Other Chore Pack details:

The good:

* You can accommodate changes in schedule, child by child, day by day.
* You can put in those once a week/month/quarter jobs.
* You can use photos on each card for non-reading children (a bed for "Make bed", etc.)
* You can use colors to differentiate chore packs for each child.
* The Chore Pack clips onto the child, making it easy for any reading adult/older child to help out a non-reader.

The bad:
* It does take time and effort to set assign your children chores for the entire work. However, with the Chore Packs, you assign it and then no longer have to always try and remember who is doing what and when.
* It does take time and effort to log those chores into the computer program to print out those nifty little Chore Pack cards. (but it is returned a trillion-fold when you see how easy your life becomes.)
* You will need to monitor your children until they are responsible enough to follow through on their own. (Hey, no one ever said that this whole Mom-needing-to-teach-kids-responsibility thing would be easy. Sometimes we just have to suck it up. But the Chore Pack monitoring is a short period of time, especially when compared with other methods. Or not method at all.)

We have daily Chore Packs, with chores divided into Morning, Afternoon and Evening Chores. Everyone also has a "Saturday Morning" Chore Pack, which is done every Saturday morning after our usual Morning Chore Pack chores.

Saturday morning is when we do the "big" weekly chores. I'm talking floor mopping, dusting, glass cleaning, appliance wiping, lightswitch/doorknob decontaminating, sheet changing, backyard clean-upping, walkway sweeping, etc.
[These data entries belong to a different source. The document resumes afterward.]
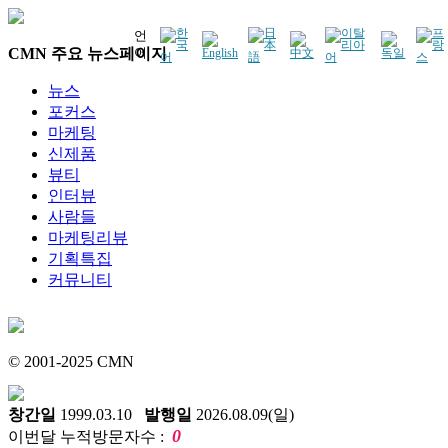
언
CMN 주요 뉴스페이지
어
뉴스
포커스
마케팅
신제품
뷰티
인터뷰
사람들
마케팅리뷰
기획특집
커뮤니티
© 2001-2025 CMN
창간일
1999.03.10
발행일
2026.08.09(일)
0
이번달 누적방문자수 :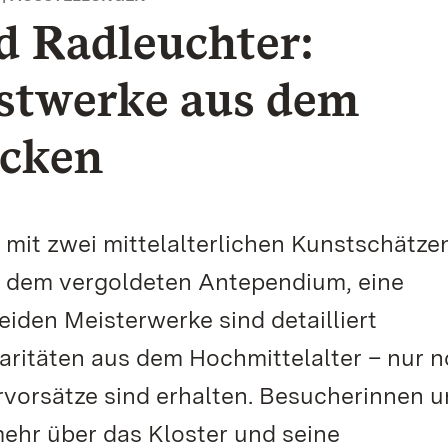
 Radleuchter:
nstwerke aus dem
ecken
mit zwei mittelalterlichen Kunstschätze
 dem vergoldeten Antependium, eine
eiden Meisterwerke sind detailliert
ritäten aus dem Hochmittelalter – nur 
rvorsätze sind erhalten. Besucherinnen 
hr über das Kloster und seine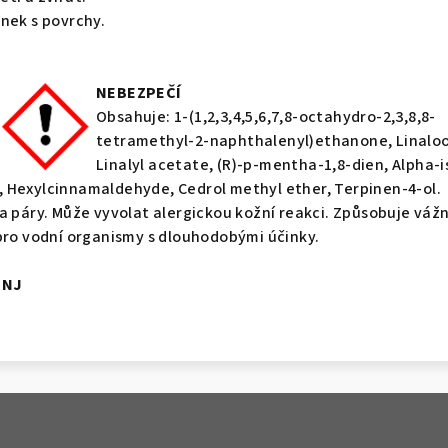
nek s povrchy.
NEBEZPEČÍ
Obsahuje: 1-(1,2,3,4,5,6,7,8-octahydro-2,3,8,8-
tetramethyl-2-naphthalenyl)ethanone, Linaloo
Linalyl acetate, (R)-p-mentha-1,8-dien, Alpha-i
 Hexylcinnamaldehyde, Cedrol methyl ether, Terpinen-4-ol.
a páry. Může vyvolat alergickou kožní reakci. Způsobuje váž
pro vodní organismy s dlouhodobými účinky.
DNJ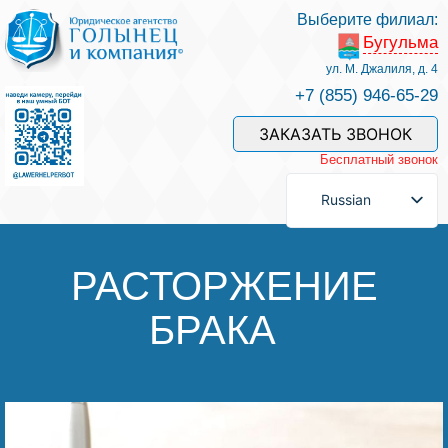
Выберите филиал:
Бугульма
Услуги и наши специалисты
ул. М. Джалиля, д. 4
+7 (855) 946-65-29
Оплата услуг
ЗАКАЗАТЬ ЗВОНОК
Бесплатный звонок
Задать вопрос
Russian
Контакты
РАСТОРЖЕНИЕ
БРАКА
Отзывы
Полезные статьи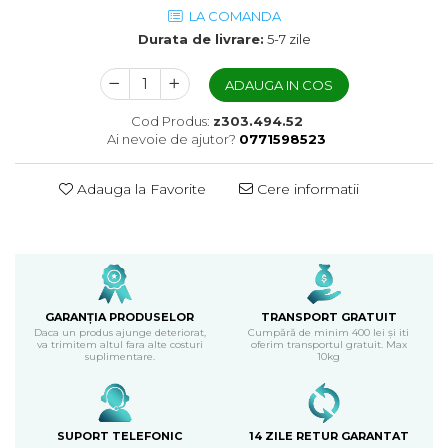
LA COMANDA
Durata de livrare:
5-7 zile
ADAUGA IN COS
Cod Produs:
z303.494.52
Ai nevoie de ajutor?
0771598523
Adauga la Favorite
Cere informatii
GARANȚIA PRODUSELOR
TRANSPORT GRATUIT
Daca un produs ajunge deteriorat,
Cumpără de minim 400 lei și iti
va trimitem altul fara alte costuri
oferim transportul gratuit. Max
suplimentare.
10kg
SUPORT TELEFONIC
14 ZILE RETUR GARANTAT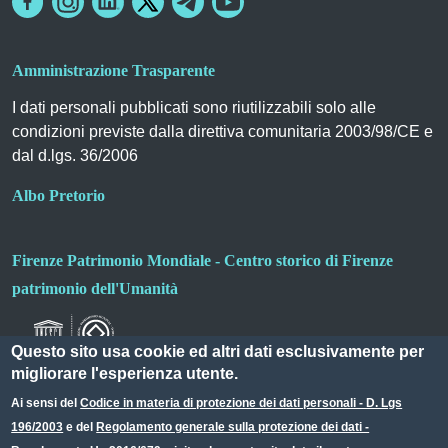
Amministrazione Trasparente
I dati personali pubblicati sono riutilizzabili solo alle
condizioni previste dalla direttiva comunitaria 2003/98/CE e
dal d.lgs. 36/2006
Albo Pretorio
Firenze Patrimonio Mondiale - Centro storico di Firenze
patrimonio dell'Umanità
Questo sito usa cookie ed altri dati esclusivamente per
migliorare l'esperienza utente.
Ai sensi del
Codice in materia di protezione dei dati personali - D. Lgs
196/2003
e del
Regolamento generale sulla protezione dei dati -
Useful links section
Small prints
With the Chore Packs, on every Saturday morning, all 7 of us can get the ENTIRE house clean, shiny and tidy in under 45 minutes. Without the Mister and I having to constantly tell the kids what to do next.
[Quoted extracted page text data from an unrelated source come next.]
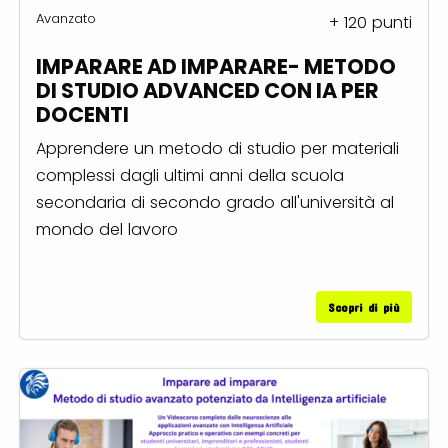
Avanzato
+ 120 punti
IMPARARE AD IMPARARE- METODO
DI STUDIO ADVANCED CON IA PER
DOCENTI
Apprendere un metodo di studio per materiali
complessi dagli ultimi anni della scuola
secondaria di secondo grado all'università al
mondo del lavoro
Scopri di più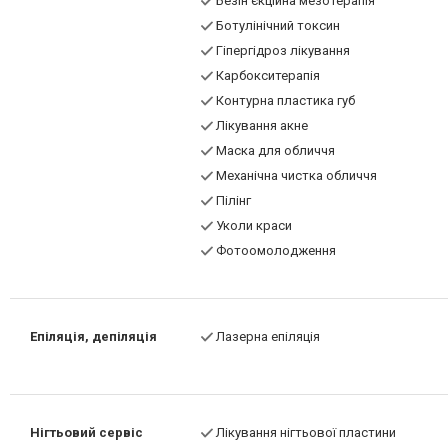
Безін'єкційна мезотерапія
Ботулінічний токсин
Гіпергідроз лікування
Карбокситерапія
Контурна пластика губ
Лікування акне
Маска для обличчя
Механічна чистка обличчя
Пілінг
Уколи краси
Фотоомолодження
Епіляція, депіляція
Лазерна епіляція
Нігтьовий сервіс
Лікування нігтьової пластини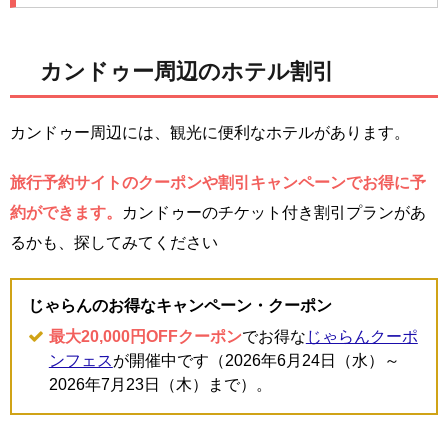
カンドゥー周辺のホテル割引
カンドゥー周辺には、観光に便利なホテルがあります。
旅行予約サイトのクーポンや割引キャンペーンでお得に予
約ができます。
カンドゥーのチケット付き割引プランがあ
るかも、探してみてください
じゃらんのお得なキャンペーン・クーポン
最大20,000円OFFクーポン
でお得な
じゃらんクーポ
ンフェス
が開催中です（2026年6月24日（水）～
2026年7月23日（木）まで）。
As a SAHM, Homeschool mom whose time is very valuable, that is huge. HUGE.



I keep our Chore Packs on a ribbon attached to the Bulletin Board (located directly underneath the Motherboard.) I also have pinned up the vinyl page with 6 pouches, each pouch assigned to hold a specific child's cards, plus a Saturday morning pouch to hold all of those cards.
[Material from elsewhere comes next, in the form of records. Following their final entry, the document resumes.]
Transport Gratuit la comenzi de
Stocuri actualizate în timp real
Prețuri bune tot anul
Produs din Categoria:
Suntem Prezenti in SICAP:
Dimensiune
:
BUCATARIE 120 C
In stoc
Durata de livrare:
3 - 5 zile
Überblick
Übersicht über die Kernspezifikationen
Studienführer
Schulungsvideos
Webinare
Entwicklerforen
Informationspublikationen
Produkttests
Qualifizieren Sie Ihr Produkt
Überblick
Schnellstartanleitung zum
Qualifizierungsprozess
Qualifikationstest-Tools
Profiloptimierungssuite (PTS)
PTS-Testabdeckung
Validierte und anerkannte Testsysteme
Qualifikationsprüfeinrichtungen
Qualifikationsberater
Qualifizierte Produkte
I also keep a Chore Pack tally on the Motherboard. If a child finishes the week with enough tallies, they earn allowances.

If you have any questions on our Chore Packs or our Chore Pack system, please feel free to leave a question in the comments section, and I will get back to you.

3 comments:

Essie the Accidental Mommy said...

You are right. I need to give my kids more responsibility around the house. They have to pick up after themselves, clear their place after eating and Genea has to clean the cat poo and Teena has to empty the bathroom and pull up garbage cans. But they sure could be doing more little things daily. Because I am going nuts. Or maybe that's for other reasons.

Anonymous said...

Note- chore packs aren't designed for (or useful with) hubbies. Reasons include:
1. If it isn't connected directly, one day it will disappear.
2. Like car manuals or directions, it will never be looked at (and expose the illiteracy that afflicts many grown men).
3. If there are more than 3 chores in the pack, we will lose the ability to stay focused or remember.

I'd list other reasons but I've forgotten them.....

-Mr.

Leslie said...

I got this a long time ago but then got bogged down in trying to read the explanation. I like the idea and need to pull it out again (if I can find it!)